[WORK REQUEST]
Lines with the word "Delete": copy all of them from the entries below.

[Dataset entries]
########

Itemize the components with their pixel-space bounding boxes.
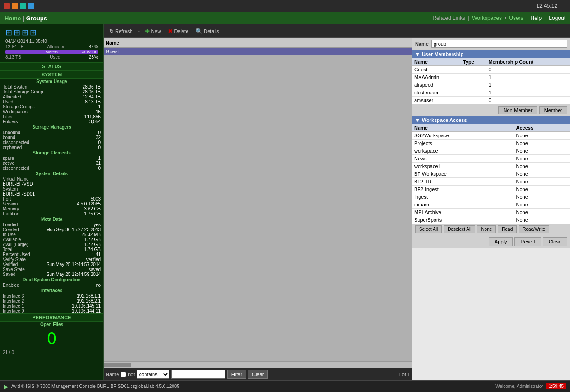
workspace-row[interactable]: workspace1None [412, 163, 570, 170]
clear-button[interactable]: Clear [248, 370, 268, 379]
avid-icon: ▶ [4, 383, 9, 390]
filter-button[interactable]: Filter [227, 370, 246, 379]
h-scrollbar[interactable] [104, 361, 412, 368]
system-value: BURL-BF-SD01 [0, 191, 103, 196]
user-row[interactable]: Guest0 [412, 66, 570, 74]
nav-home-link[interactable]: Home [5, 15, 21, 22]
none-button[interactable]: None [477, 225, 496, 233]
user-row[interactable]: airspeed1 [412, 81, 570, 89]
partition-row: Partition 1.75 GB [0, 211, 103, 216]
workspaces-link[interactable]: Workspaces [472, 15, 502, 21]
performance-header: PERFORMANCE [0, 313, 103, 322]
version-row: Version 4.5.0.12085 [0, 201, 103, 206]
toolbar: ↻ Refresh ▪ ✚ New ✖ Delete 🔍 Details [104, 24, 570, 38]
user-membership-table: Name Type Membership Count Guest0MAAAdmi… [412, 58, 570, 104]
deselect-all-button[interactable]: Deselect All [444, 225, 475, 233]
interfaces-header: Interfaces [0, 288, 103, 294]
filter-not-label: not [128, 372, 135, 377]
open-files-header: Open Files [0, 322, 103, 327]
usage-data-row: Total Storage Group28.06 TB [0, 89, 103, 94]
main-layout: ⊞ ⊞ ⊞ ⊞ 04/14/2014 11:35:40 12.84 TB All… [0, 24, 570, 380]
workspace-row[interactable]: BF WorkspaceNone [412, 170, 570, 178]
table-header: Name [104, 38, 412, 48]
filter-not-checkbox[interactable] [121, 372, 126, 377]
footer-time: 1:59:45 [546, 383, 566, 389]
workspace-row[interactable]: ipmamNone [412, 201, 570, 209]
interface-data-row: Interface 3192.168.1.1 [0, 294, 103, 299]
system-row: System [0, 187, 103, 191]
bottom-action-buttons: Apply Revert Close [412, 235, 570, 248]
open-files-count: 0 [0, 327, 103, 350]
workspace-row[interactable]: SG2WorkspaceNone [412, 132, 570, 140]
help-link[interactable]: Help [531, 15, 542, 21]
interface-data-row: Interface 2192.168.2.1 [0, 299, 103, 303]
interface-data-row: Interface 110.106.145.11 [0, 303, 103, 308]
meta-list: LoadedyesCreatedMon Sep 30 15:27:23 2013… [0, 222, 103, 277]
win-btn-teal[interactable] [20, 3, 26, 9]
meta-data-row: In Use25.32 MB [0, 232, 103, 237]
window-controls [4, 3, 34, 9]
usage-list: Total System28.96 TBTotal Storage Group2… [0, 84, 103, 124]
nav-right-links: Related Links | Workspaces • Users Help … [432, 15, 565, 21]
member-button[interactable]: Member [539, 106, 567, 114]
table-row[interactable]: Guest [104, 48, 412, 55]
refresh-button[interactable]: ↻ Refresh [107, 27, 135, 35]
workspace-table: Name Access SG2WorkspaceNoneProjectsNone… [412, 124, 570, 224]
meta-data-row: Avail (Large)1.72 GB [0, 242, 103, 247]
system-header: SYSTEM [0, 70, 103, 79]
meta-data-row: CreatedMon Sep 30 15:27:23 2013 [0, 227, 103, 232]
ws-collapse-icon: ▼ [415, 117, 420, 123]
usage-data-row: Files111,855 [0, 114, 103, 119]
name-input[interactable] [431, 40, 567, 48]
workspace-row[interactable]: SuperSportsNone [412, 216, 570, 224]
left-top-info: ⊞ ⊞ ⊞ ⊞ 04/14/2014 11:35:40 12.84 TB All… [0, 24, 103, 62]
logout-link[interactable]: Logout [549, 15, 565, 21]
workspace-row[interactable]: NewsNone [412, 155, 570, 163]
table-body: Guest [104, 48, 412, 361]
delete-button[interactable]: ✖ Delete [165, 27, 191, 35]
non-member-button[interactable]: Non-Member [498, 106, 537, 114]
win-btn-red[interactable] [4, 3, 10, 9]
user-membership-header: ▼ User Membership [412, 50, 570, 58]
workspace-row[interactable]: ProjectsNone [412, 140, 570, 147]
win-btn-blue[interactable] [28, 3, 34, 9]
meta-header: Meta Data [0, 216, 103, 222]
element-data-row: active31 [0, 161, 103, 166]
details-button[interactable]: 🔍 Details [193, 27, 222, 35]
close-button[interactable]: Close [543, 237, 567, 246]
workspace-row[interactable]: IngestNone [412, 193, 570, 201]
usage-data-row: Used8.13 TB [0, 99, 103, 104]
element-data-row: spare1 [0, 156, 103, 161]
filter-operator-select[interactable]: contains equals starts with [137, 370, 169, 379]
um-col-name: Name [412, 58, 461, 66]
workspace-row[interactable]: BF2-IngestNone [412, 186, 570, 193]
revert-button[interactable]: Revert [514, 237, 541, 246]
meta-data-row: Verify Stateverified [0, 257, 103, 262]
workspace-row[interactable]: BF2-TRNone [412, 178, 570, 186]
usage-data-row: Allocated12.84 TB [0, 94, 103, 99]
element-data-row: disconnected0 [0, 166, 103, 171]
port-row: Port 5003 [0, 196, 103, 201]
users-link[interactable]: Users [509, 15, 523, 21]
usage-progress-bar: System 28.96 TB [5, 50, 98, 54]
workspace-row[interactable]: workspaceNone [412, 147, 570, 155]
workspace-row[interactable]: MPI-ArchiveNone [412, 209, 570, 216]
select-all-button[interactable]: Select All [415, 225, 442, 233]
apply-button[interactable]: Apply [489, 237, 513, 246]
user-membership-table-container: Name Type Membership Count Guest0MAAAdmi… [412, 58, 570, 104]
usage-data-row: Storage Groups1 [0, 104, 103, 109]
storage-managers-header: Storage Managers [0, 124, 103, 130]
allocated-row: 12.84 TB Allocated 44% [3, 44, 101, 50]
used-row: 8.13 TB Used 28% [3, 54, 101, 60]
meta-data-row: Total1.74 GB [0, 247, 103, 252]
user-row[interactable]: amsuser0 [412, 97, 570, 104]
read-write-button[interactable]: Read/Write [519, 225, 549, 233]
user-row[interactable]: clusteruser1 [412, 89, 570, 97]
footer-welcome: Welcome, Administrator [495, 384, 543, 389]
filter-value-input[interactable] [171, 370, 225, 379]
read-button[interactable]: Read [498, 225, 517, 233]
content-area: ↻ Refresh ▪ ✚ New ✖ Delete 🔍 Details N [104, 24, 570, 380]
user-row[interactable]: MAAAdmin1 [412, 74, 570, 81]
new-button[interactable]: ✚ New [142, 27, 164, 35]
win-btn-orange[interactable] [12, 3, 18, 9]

########

[ANSWER TO THIS PROBLEM]
toolbar: ↻ Refresh ▪ ✚ New ✖ Delete 🔍 Details [104, 24, 570, 38]
delete-button[interactable]: ✖ Delete [165, 27, 191, 35]
content-area: ↻ Refresh ▪ ✚ New ✖ Delete 🔍 Details N [104, 24, 570, 380]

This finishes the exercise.